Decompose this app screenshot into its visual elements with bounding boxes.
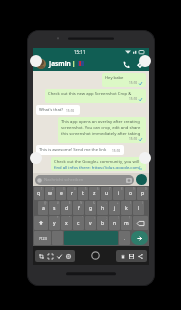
button[interactable]: #: [49, 201, 60, 215]
staticText: ): [142, 201, 143, 205]
staticText: t: [82, 190, 84, 197]
other: Shift: [38, 220, 44, 226]
button[interactable]: &: [85, 201, 96, 215]
button[interactable]: .: [119, 231, 130, 245]
staticText: 9: [133, 187, 135, 191]
staticText: z: [93, 190, 96, 197]
staticText: 15:10: [129, 81, 138, 85]
staticText: Nachricht schreiben: [44, 177, 84, 183]
button[interactable]: @: [38, 201, 48, 215]
button[interactable]: $: [61, 201, 72, 215]
button[interactable]: Settings: [64, 251, 73, 262]
button[interactable]: Enter: [131, 231, 148, 245]
button[interactable]: ): [133, 201, 144, 215]
button[interactable]: Nachricht schreiben: [35, 175, 134, 185]
button[interactable]: ?: [121, 216, 132, 230]
staticText: y: [53, 220, 56, 227]
staticText: ?: [129, 216, 131, 220]
button[interactable]: :: [85, 216, 96, 230]
staticText: q: [37, 190, 41, 197]
staticText: p: [141, 190, 145, 197]
button[interactable]: 4: [67, 187, 77, 200]
button[interactable]: %: [73, 201, 84, 215]
staticText: ': [82, 216, 83, 220]
staticText: find all infos there: https://plus.googl…: [54, 165, 143, 169]
staticText: %: [80, 201, 83, 205]
staticText: #: [57, 201, 59, 205]
staticText: o: [129, 190, 133, 197]
button[interactable]: ': [73, 216, 84, 230]
button[interactable]: 7: [101, 187, 112, 200]
staticText: (: [130, 201, 131, 205]
staticText: i: [118, 190, 120, 197]
button[interactable]: Share: [136, 251, 145, 262]
button[interactable]: Crop handle: [139, 55, 151, 67]
button[interactable]: Backspace: [133, 216, 148, 230]
staticText: e: [60, 190, 63, 197]
staticText: &: [93, 201, 95, 205]
button[interactable]: This app opens an overlay after creating…: [58, 117, 146, 143]
button[interactable]: ;: [97, 216, 108, 230]
button[interactable]: Crop handle: [139, 152, 151, 164]
staticText: k: [125, 205, 128, 212]
staticText: Check out this new app Screenshot Crop &…: [48, 91, 143, 97]
button[interactable]: Attach: [134, 58, 146, 70]
staticText: 0: [145, 187, 147, 191]
button[interactable]: +: [109, 201, 120, 215]
staticText: This app opens an overlay after creating…: [61, 119, 143, 125]
button[interactable]: ": [61, 216, 72, 230]
staticText: Check out the Google+ community, you wil…: [54, 159, 140, 165]
staticText: x: [65, 220, 68, 227]
button[interactable]: Capture: [91, 251, 100, 260]
button[interactable]: 3: [56, 187, 66, 200]
button[interactable]: 2: [45, 187, 55, 200]
staticText: 2: [52, 187, 54, 191]
button[interactable]: Check out the Google+ community, you wil…: [51, 157, 146, 171]
staticText: 5: [85, 187, 87, 191]
staticText: a: [42, 205, 45, 212]
staticText: +: [117, 201, 119, 205]
button[interactable]: Confirm: [55, 251, 64, 262]
button[interactable]: Crop handle: [30, 55, 42, 67]
button[interactable]: *: [49, 216, 60, 230]
button[interactable]: Call: [120, 58, 132, 70]
staticText: 1: [41, 187, 43, 191]
staticText: What's that?: [39, 107, 64, 113]
button[interactable]: 1: [34, 187, 44, 200]
staticText: h: [101, 205, 105, 212]
other: Backspace: [137, 221, 144, 226]
button[interactable]: 8: [113, 187, 124, 200]
button[interactable]: Shift: [34, 216, 48, 230]
button[interactable]: Contact avatar: [36, 59, 46, 69]
button[interactable]: ?123: [34, 231, 51, 245]
button[interactable]: Crop: [37, 251, 46, 262]
button[interactable]: -: [97, 201, 108, 215]
button[interactable]: Check out this new app Screenshot Crop &…: [45, 89, 146, 103]
staticText: n: [113, 220, 117, 227]
button[interactable]: 5: [78, 187, 88, 200]
button[interactable]: !: [109, 216, 120, 230]
button[interactable]: 0: [137, 187, 148, 200]
button[interactable]: This is awesome! Send me the link please…: [36, 145, 124, 155]
button[interactable]: Expand: [46, 251, 55, 262]
button[interactable]: 6: [89, 187, 100, 200]
button[interactable]: What's that?: [36, 105, 80, 115]
staticText: ": [69, 216, 71, 220]
staticText: b: [101, 220, 105, 227]
staticText: !: [118, 216, 119, 220]
button[interactable]: (: [121, 201, 132, 215]
staticText: s: [53, 205, 56, 212]
button[interactable]: Hey babe: [102, 73, 146, 87]
staticText: j: [114, 205, 116, 212]
staticText: 15:10: [129, 137, 138, 141]
staticText: This is awesome! Send me the link please…: [39, 147, 110, 153]
button[interactable]: Send voice message: [136, 174, 147, 185]
button[interactable]: Delete: [118, 251, 127, 262]
button[interactable]: 9: [125, 187, 136, 200]
staticText: .: [124, 236, 126, 241]
staticText: m: [124, 220, 129, 227]
button[interactable]: Save: [127, 251, 136, 262]
button[interactable]: Crop handle: [30, 152, 42, 164]
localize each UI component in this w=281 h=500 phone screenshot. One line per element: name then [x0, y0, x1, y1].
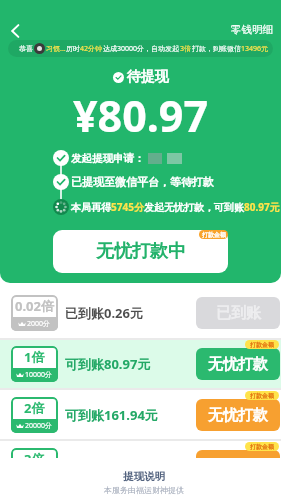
staticText: 达成30000分，自动发起 — [103, 44, 180, 54]
staticText: 打款金额 — [250, 341, 274, 349]
staticText: 待提现 — [127, 68, 169, 86]
button[interactable]: 已到账 — [196, 297, 280, 329]
staticText: 历时 — [66, 44, 80, 53]
staticText: 本服务由福运财神提供 — [104, 485, 184, 495]
staticText: 发起无忧打款，可到账 — [144, 201, 244, 214]
button[interactable]: 1倍 — [0, 340, 281, 388]
button[interactable]: 3倍 — [0, 441, 281, 490]
button[interactable]: Back — [2, 18, 28, 44]
button[interactable]: 0.02倍 — [0, 283, 281, 338]
staticText: 2000分 — [27, 319, 51, 329]
button[interactable]: 零钱明细 — [229, 22, 275, 37]
staticText: 0.02倍 — [15, 297, 54, 315]
button[interactable]: 无忧打款 — [196, 399, 280, 431]
staticText: 20000分 — [25, 421, 53, 431]
staticText: 无忧打款 — [208, 457, 268, 476]
staticText: 本局再得 — [71, 201, 111, 214]
staticText: 打款金额 — [250, 443, 274, 451]
staticText: 13496元 — [241, 44, 269, 54]
staticText: 无忧打款 — [208, 406, 268, 425]
staticText: 可到账161.94元 — [65, 406, 158, 424]
staticText: ¥80.97 — [73, 86, 209, 145]
staticText: 打款，到账微信 — [192, 44, 241, 53]
staticText: 打款金额 — [202, 231, 226, 239]
button[interactable]: 2倍 — [0, 390, 281, 439]
staticText: 可到账80.97元 — [65, 355, 151, 373]
staticText: 42分钟 — [80, 44, 103, 54]
staticText: 无忧打款中 — [96, 240, 186, 263]
staticText: 已到账 — [216, 304, 261, 323]
button[interactable]: 提现说明 — [123, 470, 165, 483]
staticText: 3倍 — [180, 44, 192, 54]
staticText: 习惯... — [46, 44, 66, 54]
staticText: 无忧打款 — [208, 355, 268, 374]
staticText: 已提现至微信平台，等待打款 — [71, 175, 214, 189]
staticText: 2倍 — [24, 399, 45, 417]
button[interactable]: 无忧打款 — [196, 450, 280, 482]
staticText: 打款金额 — [250, 392, 274, 400]
staticText: 已到账0.26元 — [65, 304, 143, 322]
staticText: 5745分 — [111, 200, 144, 214]
staticText: 3倍 — [24, 450, 45, 468]
staticText: 80.97元 — [244, 200, 280, 214]
button[interactable]: 无忧打款中 — [53, 230, 228, 273]
staticText: 1倍 — [24, 348, 45, 366]
staticText: 恭喜 — [19, 44, 33, 53]
staticText: 10000分 — [25, 370, 53, 380]
staticText: 零钱明细 — [231, 23, 273, 36]
button[interactable]: 无忧打款 — [196, 348, 280, 380]
staticText: 可到账242.91元 — [65, 457, 158, 475]
staticText: 发起提现申请： — [71, 152, 145, 165]
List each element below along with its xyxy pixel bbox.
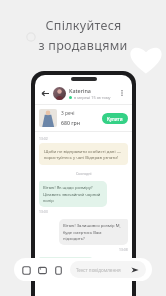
staticText: 13:02 xyxy=(39,136,48,141)
button[interactable]: Attach file xyxy=(52,264,64,276)
button[interactable]: Back xyxy=(39,87,51,99)
staticText: Текст повідомлення xyxy=(76,267,129,273)
button[interactable]: Attach image xyxy=(36,264,48,276)
button[interactable]: Текст повідомлення xyxy=(70,261,146,278)
button[interactable]: Send xyxy=(129,264,140,275)
button[interactable]: 3 речі xyxy=(35,105,132,131)
staticText: Сьогодні xyxy=(76,171,92,176)
staticText: з продавцями xyxy=(38,37,128,54)
button[interactable]: Купити xyxy=(102,113,128,124)
staticText: Купити xyxy=(107,116,123,122)
button[interactable]: More options xyxy=(116,87,128,99)
staticText: 13:03 xyxy=(39,209,48,214)
staticText: Вітаю! Як щодо розміру? Цікавить звичайн… xyxy=(43,185,103,203)
staticText: Щоби не відправити особисті дані — корис… xyxy=(44,148,123,160)
button[interactable]: Вітаю! Залишився розмір М, буде смертись… xyxy=(59,219,128,245)
staticText: Супер, підходить! xyxy=(43,261,79,267)
staticText: 3 речі xyxy=(61,110,75,117)
staticText: Katerina xyxy=(69,87,91,94)
staticText: 13:08 xyxy=(119,247,128,252)
staticText: Вітаю! Залишився розмір М, буде смертись… xyxy=(63,223,124,241)
button[interactable]: Emoji xyxy=(20,264,32,276)
button[interactable]: Супер, підходить! xyxy=(39,257,94,271)
button[interactable]: Вітаю! Як щодо розміру? Цікавить звичайн… xyxy=(39,181,107,207)
button[interactable] xyxy=(53,87,66,100)
staticText: 680 грн xyxy=(61,119,81,126)
staticText: Спілкуйтеся xyxy=(45,17,122,34)
staticText: 13:09 xyxy=(39,273,48,278)
staticText: в мережі 15 хв тому xyxy=(74,95,111,100)
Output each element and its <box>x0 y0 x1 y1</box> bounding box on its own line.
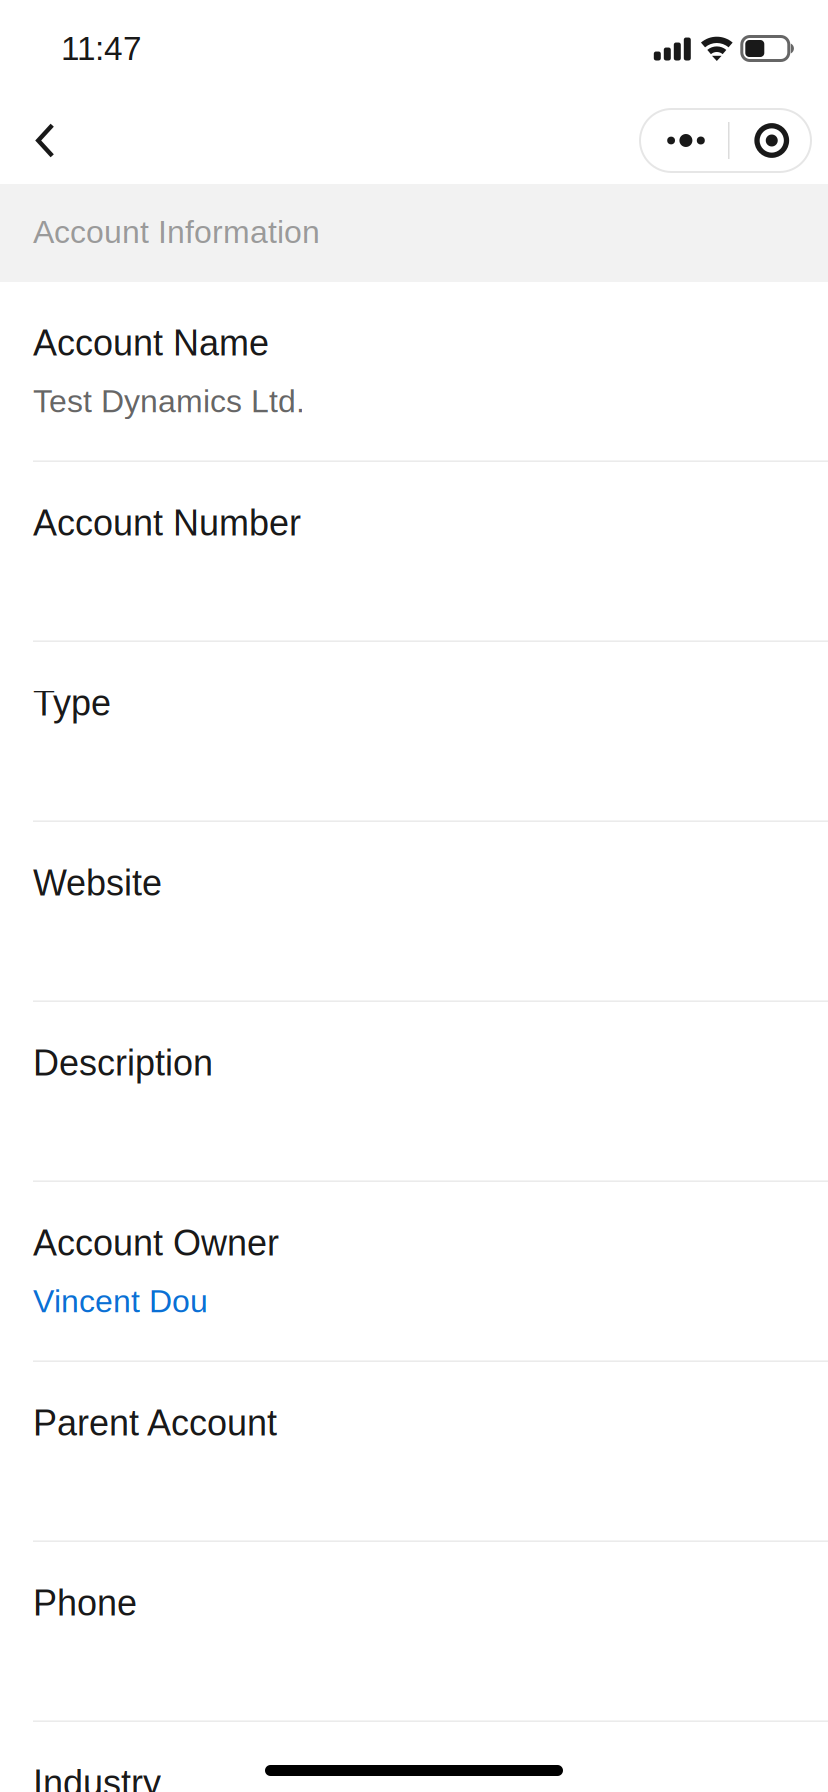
button[interactable]: Industry <box>0 1722 828 1792</box>
staticText: Description <box>33 1043 213 1083</box>
button[interactable]: Close mini program <box>730 109 811 172</box>
staticText: Account Name <box>33 323 269 363</box>
staticText: Account Number <box>33 503 301 543</box>
staticText: 11:47 <box>61 30 142 67</box>
staticText: Account Owner <box>33 1223 279 1263</box>
staticText: Website <box>33 863 162 903</box>
button[interactable]: Phone <box>0 1542 828 1722</box>
button[interactable]: Back <box>0 92 88 184</box>
button[interactable]: Website <box>0 822 828 1002</box>
button[interactable]: More <box>640 109 728 172</box>
staticText: Vincent Dou <box>33 1283 208 1319</box>
staticText: Phone <box>33 1583 137 1623</box>
button[interactable]: Type <box>0 642 828 822</box>
staticText: Industry <box>33 1763 161 1792</box>
staticText: Test Dynamics Ltd. <box>33 383 305 419</box>
button[interactable]: Description <box>0 1002 828 1182</box>
button[interactable]: Parent Account <box>0 1362 828 1542</box>
staticText: Type <box>33 683 111 723</box>
staticText: Parent Account <box>33 1403 277 1443</box>
staticText: Account Information <box>33 214 320 250</box>
button[interactable]: Account Number <box>0 462 828 642</box>
button[interactable]: Account Owner <box>0 1182 828 1362</box>
button[interactable]: Account Name <box>0 282 828 462</box>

********************

= WHAT YOU NEED TO DO =
From the line holding "Output each element" to the final line of the data above, give each line again exactly, both ends included, and drop the pictures.

= ANSWER TO THE PROBLEM =
Output each element and its <box>x0 y0 x1 y1</box> bounding box on its own line.
button[interactable]: Industry <box>0 1722 828 1792</box>
staticText: Description <box>33 1043 213 1083</box>
button[interactable]: Close mini program <box>730 109 811 172</box>
staticText: Account Name <box>33 323 269 363</box>
staticText: Account Number <box>33 503 301 543</box>
staticText: 11:47 <box>61 30 142 67</box>
staticText: Account Owner <box>33 1223 279 1263</box>
staticText: Website <box>33 863 162 903</box>
button[interactable]: Phone <box>0 1542 828 1722</box>
button[interactable]: Back <box>0 92 88 184</box>
button[interactable]: Website <box>0 822 828 1002</box>
button[interactable]: More <box>640 109 728 172</box>
staticText: Vincent Dou <box>33 1283 208 1319</box>
staticText: Phone <box>33 1583 137 1623</box>
button[interactable]: Type <box>0 642 828 822</box>
staticText: Industry <box>33 1763 161 1792</box>
staticText: Test Dynamics Ltd. <box>33 383 305 419</box>
button[interactable]: Description <box>0 1002 828 1182</box>
button[interactable]: Parent Account <box>0 1362 828 1542</box>
staticText: Type <box>33 683 111 723</box>
staticText: Parent Account <box>33 1403 277 1443</box>
staticText: Account Information <box>33 214 320 250</box>
button[interactable]: Account Number <box>0 462 828 642</box>
button[interactable]: Account Owner <box>0 1182 828 1362</box>
button[interactable]: Account Name <box>0 282 828 462</box>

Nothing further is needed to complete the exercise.